### Goal of the exercise:
Print only the lines below, from the very first to the one containing "ation and Safety", exactly as they stand. Do not print pictures.

### Exercise inputs:
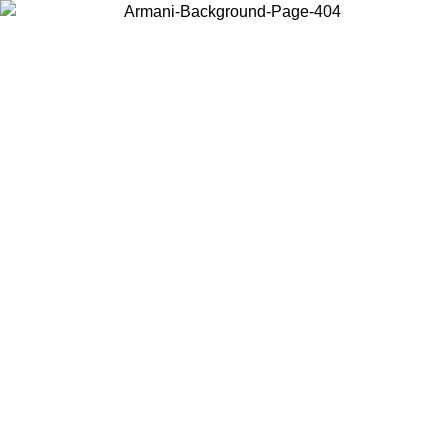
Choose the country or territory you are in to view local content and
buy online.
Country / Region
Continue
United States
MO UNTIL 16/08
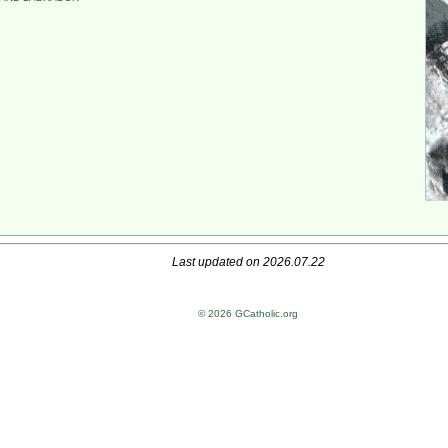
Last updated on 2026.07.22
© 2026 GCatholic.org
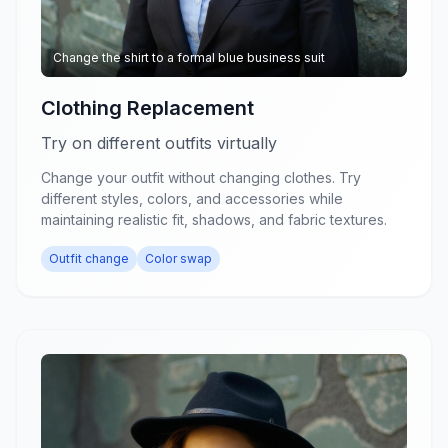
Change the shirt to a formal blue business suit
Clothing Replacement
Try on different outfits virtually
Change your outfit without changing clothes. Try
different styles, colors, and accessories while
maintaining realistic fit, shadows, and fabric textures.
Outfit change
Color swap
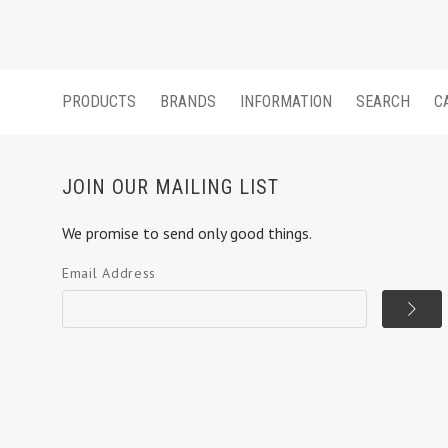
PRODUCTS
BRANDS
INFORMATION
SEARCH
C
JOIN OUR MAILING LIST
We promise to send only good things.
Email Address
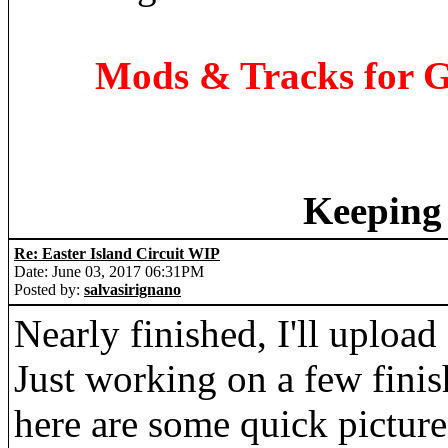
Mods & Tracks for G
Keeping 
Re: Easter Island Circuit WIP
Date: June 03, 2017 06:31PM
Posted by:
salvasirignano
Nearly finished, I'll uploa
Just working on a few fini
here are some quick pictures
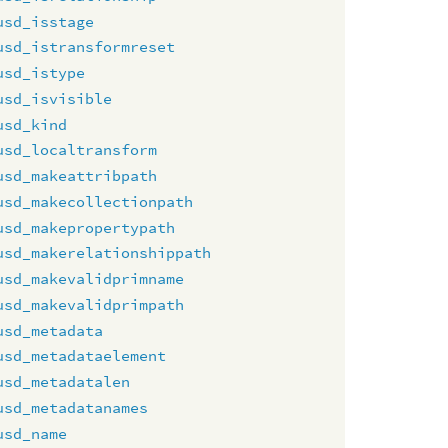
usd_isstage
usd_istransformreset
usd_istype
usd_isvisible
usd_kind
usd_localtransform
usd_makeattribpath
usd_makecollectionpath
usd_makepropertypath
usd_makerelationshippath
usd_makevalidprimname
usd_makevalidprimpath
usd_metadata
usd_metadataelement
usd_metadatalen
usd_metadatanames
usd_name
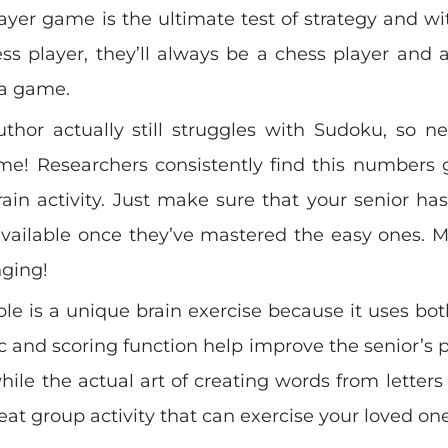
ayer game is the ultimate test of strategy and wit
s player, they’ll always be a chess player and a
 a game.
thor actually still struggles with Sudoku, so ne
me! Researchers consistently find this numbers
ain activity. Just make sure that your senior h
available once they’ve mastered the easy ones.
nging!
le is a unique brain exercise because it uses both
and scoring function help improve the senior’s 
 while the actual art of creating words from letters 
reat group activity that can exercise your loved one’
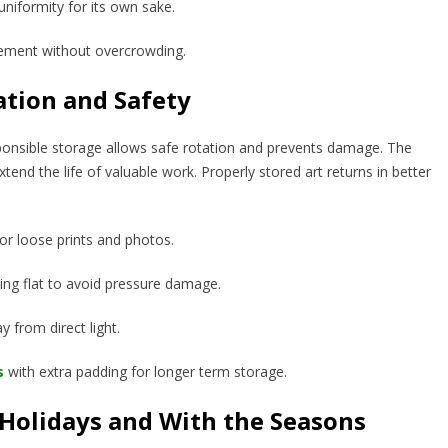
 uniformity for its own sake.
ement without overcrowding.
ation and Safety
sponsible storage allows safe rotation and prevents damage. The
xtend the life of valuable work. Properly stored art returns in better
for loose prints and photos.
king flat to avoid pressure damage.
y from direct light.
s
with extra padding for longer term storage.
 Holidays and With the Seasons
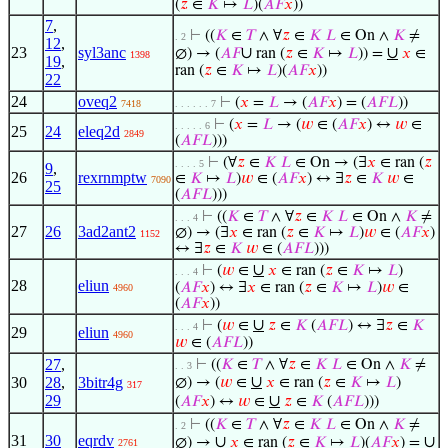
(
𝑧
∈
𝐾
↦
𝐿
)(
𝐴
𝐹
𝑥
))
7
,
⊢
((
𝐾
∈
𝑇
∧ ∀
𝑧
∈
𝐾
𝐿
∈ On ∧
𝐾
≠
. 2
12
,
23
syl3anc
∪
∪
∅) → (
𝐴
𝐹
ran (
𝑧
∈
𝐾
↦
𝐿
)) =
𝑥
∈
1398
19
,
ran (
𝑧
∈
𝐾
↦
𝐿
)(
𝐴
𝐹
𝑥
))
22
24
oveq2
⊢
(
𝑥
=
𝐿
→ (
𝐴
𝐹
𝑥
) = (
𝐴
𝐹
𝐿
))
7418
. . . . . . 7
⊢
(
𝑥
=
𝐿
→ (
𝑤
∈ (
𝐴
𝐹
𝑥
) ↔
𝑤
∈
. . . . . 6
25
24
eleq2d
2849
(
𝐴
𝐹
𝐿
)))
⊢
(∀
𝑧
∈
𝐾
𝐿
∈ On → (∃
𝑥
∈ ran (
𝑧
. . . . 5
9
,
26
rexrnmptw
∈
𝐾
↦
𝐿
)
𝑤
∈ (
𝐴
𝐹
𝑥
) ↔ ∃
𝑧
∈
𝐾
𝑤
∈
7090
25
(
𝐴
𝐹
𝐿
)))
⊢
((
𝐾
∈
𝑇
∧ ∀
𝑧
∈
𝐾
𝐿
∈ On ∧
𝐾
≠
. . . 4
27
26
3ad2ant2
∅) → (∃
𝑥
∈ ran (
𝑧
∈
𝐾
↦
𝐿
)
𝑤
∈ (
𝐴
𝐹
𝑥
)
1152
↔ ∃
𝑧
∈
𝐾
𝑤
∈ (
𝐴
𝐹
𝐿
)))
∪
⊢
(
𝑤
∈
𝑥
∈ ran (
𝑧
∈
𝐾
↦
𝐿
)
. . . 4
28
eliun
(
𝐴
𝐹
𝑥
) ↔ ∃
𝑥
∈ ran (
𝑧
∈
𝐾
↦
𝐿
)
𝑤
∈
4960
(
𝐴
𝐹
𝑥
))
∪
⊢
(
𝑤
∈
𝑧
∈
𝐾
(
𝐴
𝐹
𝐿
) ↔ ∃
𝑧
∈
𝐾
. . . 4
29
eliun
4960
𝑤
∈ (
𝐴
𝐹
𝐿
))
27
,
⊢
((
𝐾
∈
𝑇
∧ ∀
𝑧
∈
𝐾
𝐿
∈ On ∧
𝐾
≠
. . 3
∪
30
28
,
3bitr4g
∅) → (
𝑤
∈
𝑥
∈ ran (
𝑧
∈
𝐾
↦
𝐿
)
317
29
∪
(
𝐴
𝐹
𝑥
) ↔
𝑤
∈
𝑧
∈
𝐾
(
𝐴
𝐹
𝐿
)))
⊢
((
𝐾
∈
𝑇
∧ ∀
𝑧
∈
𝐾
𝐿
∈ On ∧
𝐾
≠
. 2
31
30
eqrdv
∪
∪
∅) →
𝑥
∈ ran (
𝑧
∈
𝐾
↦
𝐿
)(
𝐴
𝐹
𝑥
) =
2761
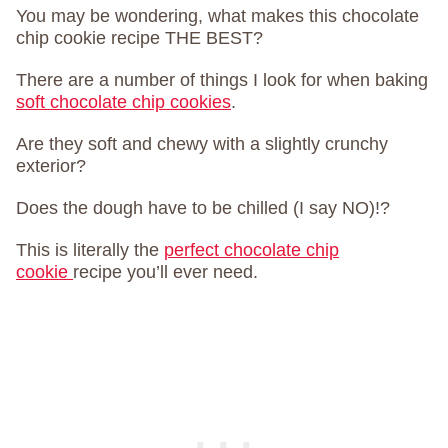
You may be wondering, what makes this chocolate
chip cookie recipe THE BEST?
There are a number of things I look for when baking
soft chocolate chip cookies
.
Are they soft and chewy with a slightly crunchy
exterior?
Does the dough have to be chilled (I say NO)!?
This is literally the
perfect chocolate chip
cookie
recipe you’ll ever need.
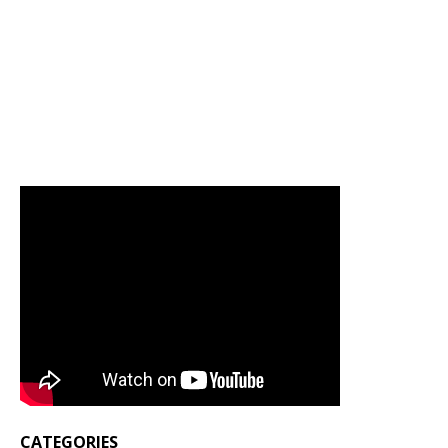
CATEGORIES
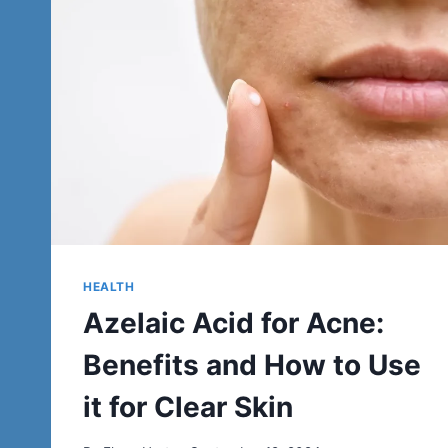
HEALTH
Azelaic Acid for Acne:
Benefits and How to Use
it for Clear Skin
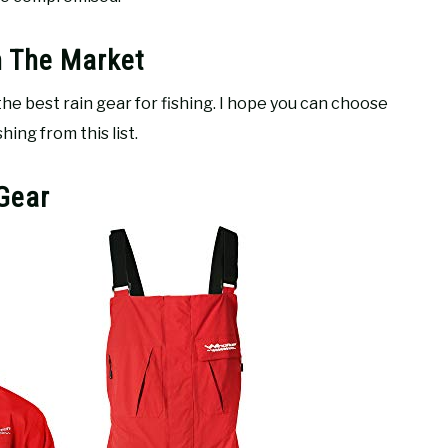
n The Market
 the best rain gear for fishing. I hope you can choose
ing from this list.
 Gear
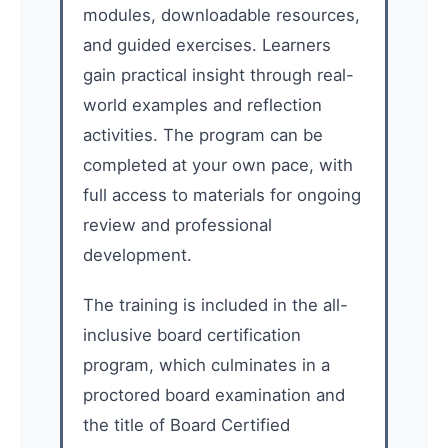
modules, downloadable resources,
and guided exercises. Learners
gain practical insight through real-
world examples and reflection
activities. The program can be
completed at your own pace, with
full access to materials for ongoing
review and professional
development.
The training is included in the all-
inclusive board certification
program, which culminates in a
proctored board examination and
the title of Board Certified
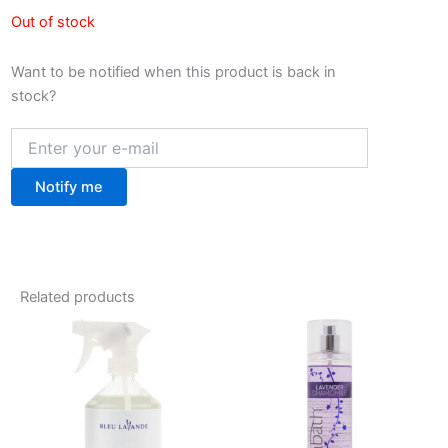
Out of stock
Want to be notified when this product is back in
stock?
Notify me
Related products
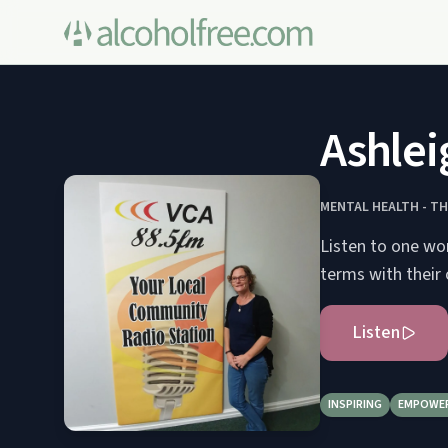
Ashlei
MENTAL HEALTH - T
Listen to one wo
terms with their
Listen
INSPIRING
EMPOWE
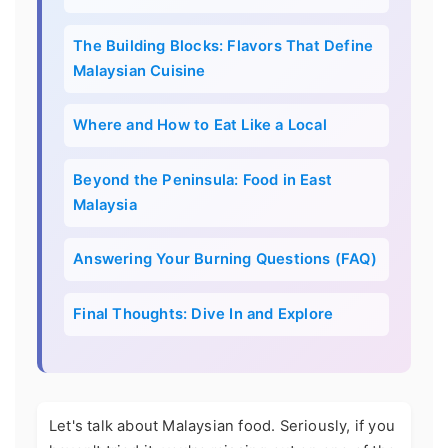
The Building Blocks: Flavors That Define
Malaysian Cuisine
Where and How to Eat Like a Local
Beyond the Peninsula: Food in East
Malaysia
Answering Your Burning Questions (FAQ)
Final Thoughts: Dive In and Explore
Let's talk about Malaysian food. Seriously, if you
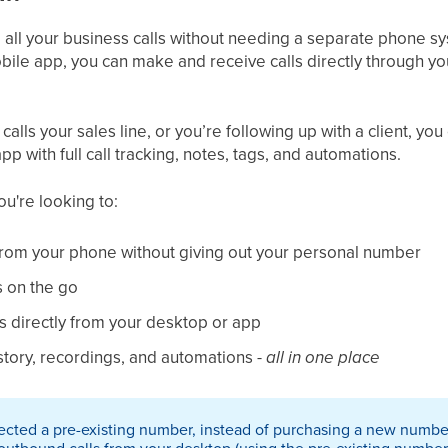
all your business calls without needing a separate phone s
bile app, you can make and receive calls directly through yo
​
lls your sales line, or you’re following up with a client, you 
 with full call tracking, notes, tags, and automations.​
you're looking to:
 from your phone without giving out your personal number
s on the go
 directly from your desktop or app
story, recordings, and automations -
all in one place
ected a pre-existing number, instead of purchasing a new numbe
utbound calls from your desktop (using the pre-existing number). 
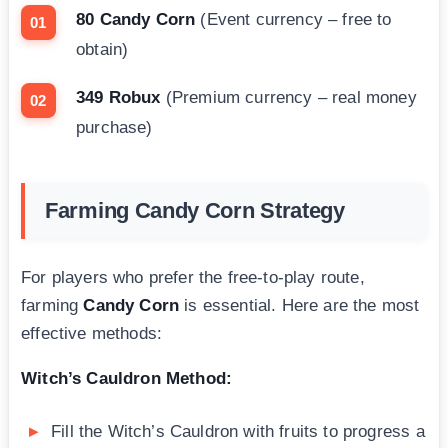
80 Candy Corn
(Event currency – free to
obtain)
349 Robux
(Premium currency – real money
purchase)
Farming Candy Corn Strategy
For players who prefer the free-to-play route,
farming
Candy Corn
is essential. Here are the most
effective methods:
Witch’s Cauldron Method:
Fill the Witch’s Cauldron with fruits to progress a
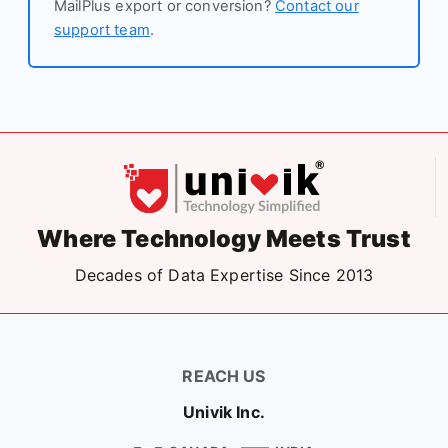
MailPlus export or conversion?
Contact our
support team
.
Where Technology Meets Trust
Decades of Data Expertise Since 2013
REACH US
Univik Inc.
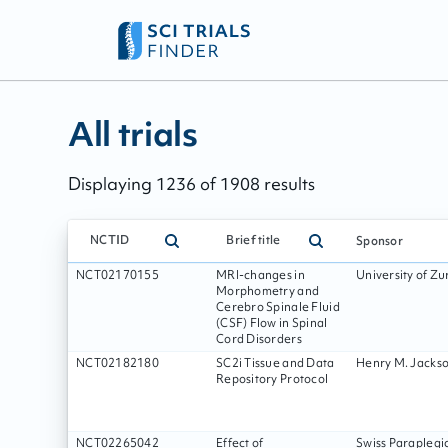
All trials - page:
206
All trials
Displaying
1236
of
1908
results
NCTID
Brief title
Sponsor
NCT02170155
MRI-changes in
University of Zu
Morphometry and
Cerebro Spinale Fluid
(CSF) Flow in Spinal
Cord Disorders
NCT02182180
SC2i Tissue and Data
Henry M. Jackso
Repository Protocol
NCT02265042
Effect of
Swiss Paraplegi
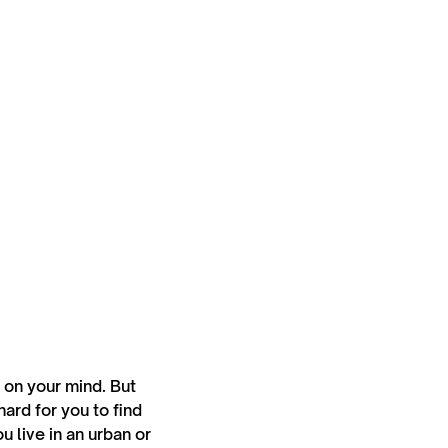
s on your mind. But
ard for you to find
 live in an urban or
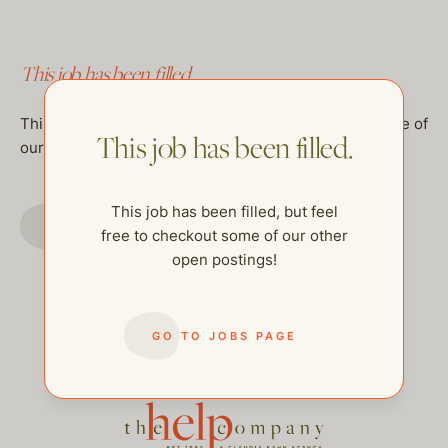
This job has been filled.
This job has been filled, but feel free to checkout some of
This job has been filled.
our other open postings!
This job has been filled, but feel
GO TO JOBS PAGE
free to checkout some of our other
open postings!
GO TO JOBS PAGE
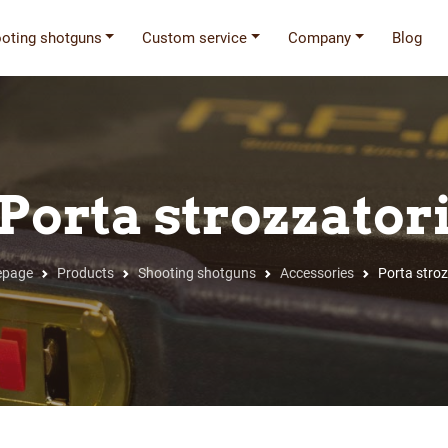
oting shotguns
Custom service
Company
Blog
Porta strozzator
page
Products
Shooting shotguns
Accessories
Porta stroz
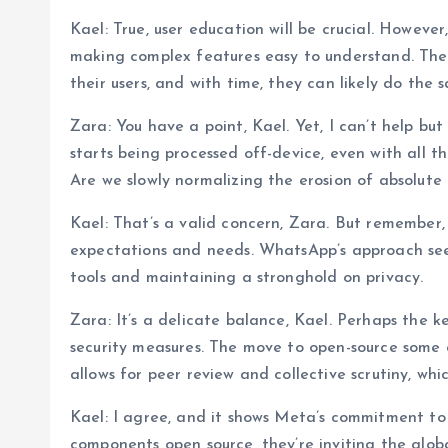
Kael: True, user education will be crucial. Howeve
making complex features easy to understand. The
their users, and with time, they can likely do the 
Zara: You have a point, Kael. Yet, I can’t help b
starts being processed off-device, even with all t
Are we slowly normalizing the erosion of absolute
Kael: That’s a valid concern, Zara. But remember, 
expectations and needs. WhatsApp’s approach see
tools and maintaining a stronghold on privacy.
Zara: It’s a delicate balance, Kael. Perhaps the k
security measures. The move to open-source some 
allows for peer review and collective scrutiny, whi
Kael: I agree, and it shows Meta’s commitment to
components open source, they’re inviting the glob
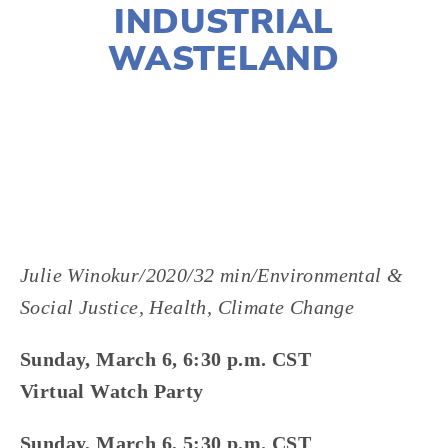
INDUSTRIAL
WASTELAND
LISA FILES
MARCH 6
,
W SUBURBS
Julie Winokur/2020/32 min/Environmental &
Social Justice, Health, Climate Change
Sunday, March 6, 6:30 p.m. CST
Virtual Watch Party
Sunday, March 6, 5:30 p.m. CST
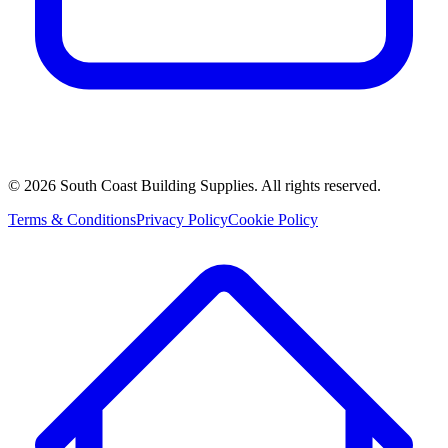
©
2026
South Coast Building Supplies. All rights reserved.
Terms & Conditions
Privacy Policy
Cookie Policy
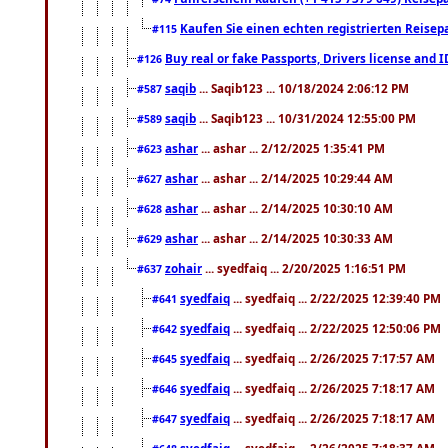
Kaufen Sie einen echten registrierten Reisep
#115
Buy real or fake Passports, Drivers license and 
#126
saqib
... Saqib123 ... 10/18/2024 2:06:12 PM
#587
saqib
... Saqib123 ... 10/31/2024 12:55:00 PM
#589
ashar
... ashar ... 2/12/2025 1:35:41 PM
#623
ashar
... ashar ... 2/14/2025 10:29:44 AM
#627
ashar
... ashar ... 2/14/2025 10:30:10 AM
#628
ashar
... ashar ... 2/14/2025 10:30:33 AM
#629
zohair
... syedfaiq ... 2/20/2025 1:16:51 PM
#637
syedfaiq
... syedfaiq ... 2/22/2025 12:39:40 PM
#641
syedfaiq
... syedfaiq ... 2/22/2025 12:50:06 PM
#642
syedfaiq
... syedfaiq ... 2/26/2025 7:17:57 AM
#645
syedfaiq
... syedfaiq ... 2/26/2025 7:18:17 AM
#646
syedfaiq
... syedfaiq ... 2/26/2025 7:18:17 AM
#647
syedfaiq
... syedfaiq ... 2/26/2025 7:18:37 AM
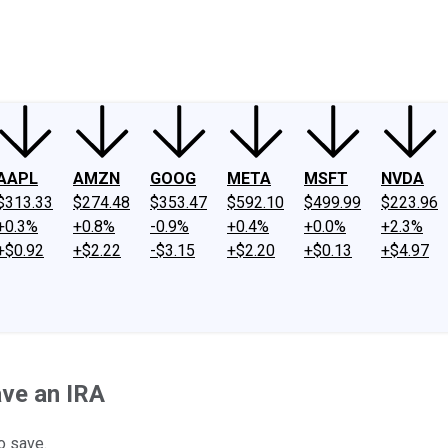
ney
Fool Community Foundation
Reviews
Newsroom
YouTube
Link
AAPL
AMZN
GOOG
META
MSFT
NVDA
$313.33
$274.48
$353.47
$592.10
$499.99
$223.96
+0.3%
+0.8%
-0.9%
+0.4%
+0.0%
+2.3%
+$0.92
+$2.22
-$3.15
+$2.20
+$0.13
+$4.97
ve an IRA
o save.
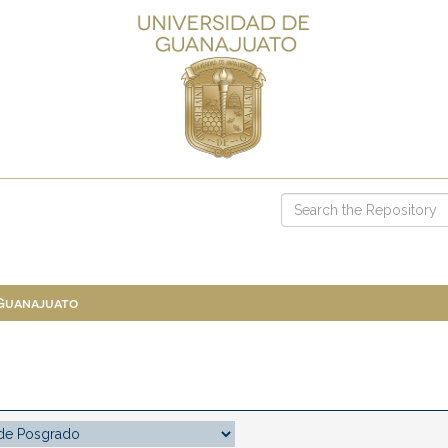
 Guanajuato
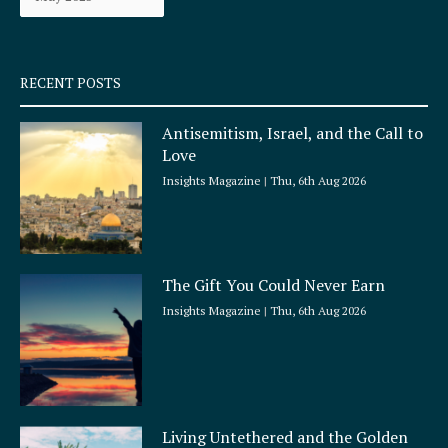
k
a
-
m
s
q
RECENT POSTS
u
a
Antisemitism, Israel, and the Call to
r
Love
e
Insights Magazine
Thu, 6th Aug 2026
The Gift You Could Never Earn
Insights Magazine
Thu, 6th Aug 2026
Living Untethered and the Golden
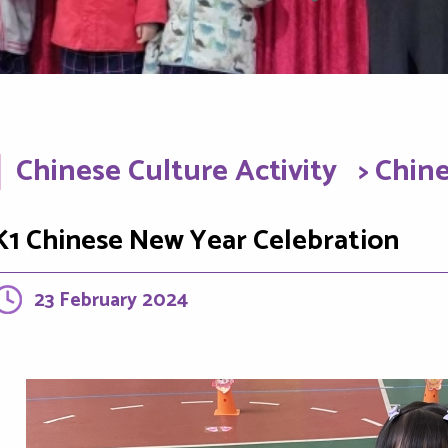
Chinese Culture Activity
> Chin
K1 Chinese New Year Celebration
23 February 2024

### Completed exercise:
Choose the country or territory you are in to view local content and
buy online.
Country / Region
Continue
United States
MO UNTIL 16/08
Last updated on 2026.07.22
© 2026 GCatholic.org
Change the shirt to a formal blue business suit
Clothing Replacement
Try on different outfits virtually
Change your outfit without changing clothes. Try
different styles, colors, and accessories while
maintaining realistic fit, shadows, and fabric textures.
Outfit change
Color swap
PRODUCTS
BRANDS
INFORMATION
SEARCH
C
JOIN OUR MAILING LIST
We promise to send only good things.
Email Address
Mods & Tracks for G
Keeping 
Re: Easter Island Circuit WIP
Date: June 03, 2017 06:31PM
Posted by:
salvasirignano
Nearly finished, I'll uploa
Just working on a few fini
here are some quick pictures
usd_isstage
usd_istransformreset
usd_istype
usd_isvisible
usd_kind
usd_localtransform
usd_makeattribpath
usd_makecollectionpath
usd_makepropertypath
usd_makerelationshippath
usd_makevalidprimname
usd_makevalidprimpath
usd_metadata
usd_metadataelement
usd_metadatalen
usd_metadatanames
usd_name
ayer game is the ultimate test of strategy and wit
s player, they’ll always be a chess player and a
 a game.
thor actually still struggles with Sudoku, so ne
me! Researchers consistently find this numbers
ain activity. Just make sure that your senior h
available once they’ve mastered the easy ones.
nging!
le is a unique brain exercise because it uses both
and scoring function help improve the senior’s 
 while the actual art of creating words from letters 
reat group activity that can exercise your loved one’
 uniformity for its own sake.
ement without overcrowding.
ation and Safety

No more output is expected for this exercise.